Chief prosecutor Ken MacDonald says, after consultation with the government's Attorney General, he has decided to formally ask for a trial process to move forward.

"I have today concluded that the evidence sent to us by the police is sufficient to charge Andrei Lugovoi with the murder of Alexander Litvinenko by deliberate poisoning," he said. "I have further concluded that the prosecution of this case would clearly be in the public interest."

Since no extradition treaty exists between London and Moscow, it is hard to see how such a trial will ever take place.

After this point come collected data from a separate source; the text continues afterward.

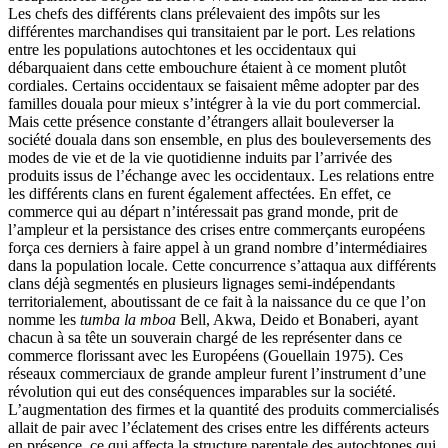
Les chefs des différents clans prélevaient des impôts sur les
différentes marchandises qui transitaient par le port. Les relations
entre les populations autochtones et les occidentaux qui
débarquaient dans cette embouchure étaient à ce moment plutôt
cordiales. Certains occidentaux se faisaient même adopter par des
familles douala pour mieux s’intégrer à la vie du port commercial.
Mais cette présence constante d’étrangers allait bouleverser la
société douala dans son ensemble, en plus des bouleversements des
modes de vie et de la vie quotidienne induits par l’arrivée des
produits issus de l’échange avec les occidentaux. Les relations entre
les différents clans en furent également affectées. En effet, ce
commerce qui au départ n’intéressait pas grand monde, prit de
l’ampleur et la persistance des crises entre commerçants européens
força ces derniers à faire appel à un grand nombre d’intermédiaires
dans la population locale. Cette concurrence s’attaqua aux différents
clans déjà segmentés en plusieurs lignages semi-indépendants
territorialement, aboutissant de ce fait à la naissance du ce que l’on
nomme les
tumba la mboa
Bell, Akwa, Deido et Bonaberi, ayant
chacun à sa tête un souverain chargé de les représenter dans ce
commerce florissant avec les Européens (Gouellain 1975). Ces
réseaux commerciaux de grande ampleur furent l’instrument d’une
révolution qui eut des conséquences imparables sur la société.
L’augmentation des firmes et la quantité des produits commercialisés
allait de pair avec l’éclatement des crises entre les différents acteurs
en présence, ce qui affecta la structure parentale des autochtones qui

Regardless, MacDonald has instructed his team to proceed.

"I have instructed CPS [Crown Prosecution Service] lawyers to take immediate steps to seek the early extradition of Andrei Lugovoi from Russia to the United Kingdom so that he may be charged here with murder and brought swiftly before a court in London to be prosecuted for this extraordinarily grave crime," said MacDonald.

British Foreign Secretary Margaret Beckett has told the Russian ambassador to London that she expects full compliance.

But a source at the Russian Prosecutor General's office in Moscow says it would be against the Russian constitution to extradite a citizen to a foreign state and so Andrei Lugovoi will not be handed over.

For his part, Lugovoi has maintained he is innocent and has accused the British media of demonizing him.